Just a Geek: Unflinchingly Honest Tales of the Search for Life, Love, and Fulfillment Beyond the Starship Enterprise
- Author: Wil Wheaton
- Genre: Memoir
- Publication date: 2004
- ISBN: 059600768X

= Just a Geek =

Book by Wil Wheaton

Just a Geek: Unflinchingly Honest Tales of the Search for Life, Love, and Fulfillment Beyond the Starship Enterprise (ISBN 059600768X) is a 2004 book of memoirs written by actor and author Wil Wheaton. Wheaton released a revised follow-up, Still Just a Geek, in 2022.

==Background==
Many of the stories in Just a Geek originate from Wheaton's blog, also called "Just a Geek", which had run for several years at the time. In the book, he talks about life before and after his defining role as Wesley Crusher on Star Trek: The Next Generation, including stories about clashes with executives and a disagreement with Jimmy Kimmel over a co-hosting job he did not receive. Other stories discuss his reaction to the September 11 attacks, his relationship with his wife and stepchildren, and his experience learning HTML, web design, and Linux.

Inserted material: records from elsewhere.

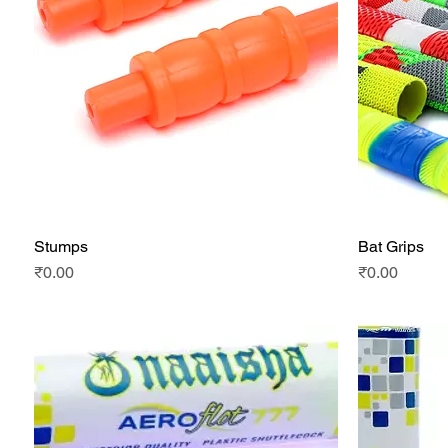
Stumps
Bat Grips
Quick View
Price
Price
₹0.00
₹0.00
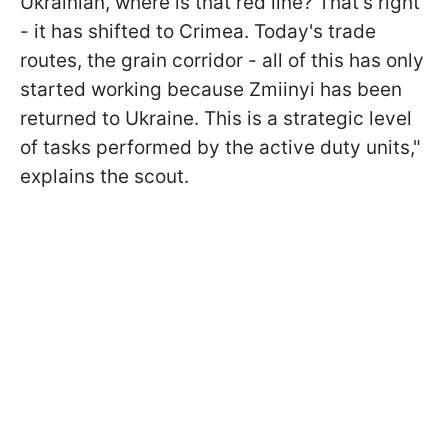
Ukrainian, where is that red line? That's right
- it has shifted to Crimea. Today's trade
routes, the grain corridor - all of this has only
started working because Zmiinyi has been
returned to Ukraine. This is a strategic level
of tasks performed by the active duty units,"
explains the scout.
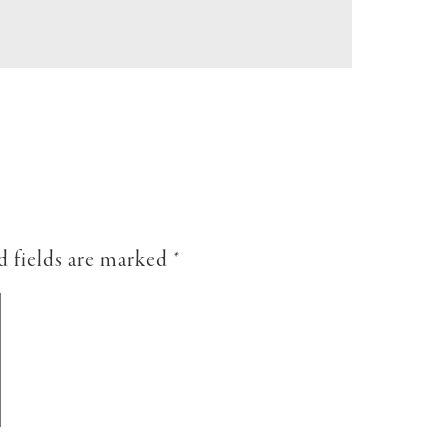
d fields are marked
*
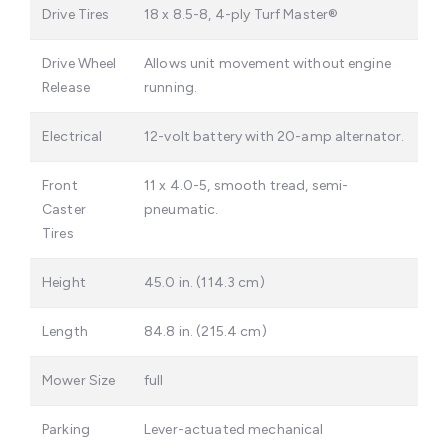
Drive Tires
18 x 8.5-8, 4-ply Turf Master®
Drive Wheel
Allows unit movement without engine
Release
running.
Electrical
12-volt battery with 20-amp alternator.
Front
11 x 4.0-5, smooth tread, semi-
Caster
pneumatic.
Tires
Height
45.0 in. (114.3 cm)
Length
84.8 in. (215.4 cm)
Mower Size
full
Parking
Lever-actuated mechanical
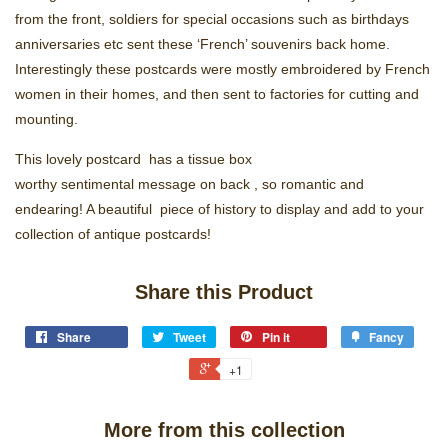
from the front, soldiers for special occasions such as birthdays
anniversaries etc sent these ‘French’ souvenirs back home.
Interestingly these postcards were mostly embroidered by French
women in their homes, and then sent to factories for cutting and
mounting.
This lovely postcard has a tissue box
worthy sentimental message on back , so romantic and
endearing! A beautiful piece of history to display and add to your
collection of antique postcards!
Share this Product
Share
Tweet
Pin it
Fancy
+1
More from this collection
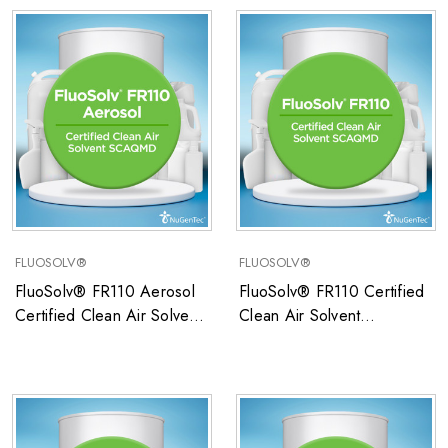
FLUOSOLV®
FLUOSOLV®
FluoSolv® FR110 Aerosol
FluoSolv® FR110 Certified
Certified Clean Air Solvent
Clean Air Solvent
SCAQMD
SCAQMD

In 2012, the book was included as part of the first Humble Bundle collection of ebooks, curated by Cory Doctorow.

In 2022's Still Just a Geek, Wheaton annotates the original text with commentary related to his gaining further context, growing as an individual, and how he views the process of writing the book and his life experiences in retrospect.

==Critical reception==
Just a Geek was praised by the science fiction/fantasy trade publication Chronicle for its "amused but not bitter" anecdotes. The Oregonian called it "unflinchingly honest." Entertainment Weekly, however panned the book in a brief blurb titled "Whiner of the Week." The updated follow-up published in 2022 was called "alternately rueful and funny" by Kirkus Reviews. Publishers Weekly gave it a more negative review, calling it "repetitious" and "joyless".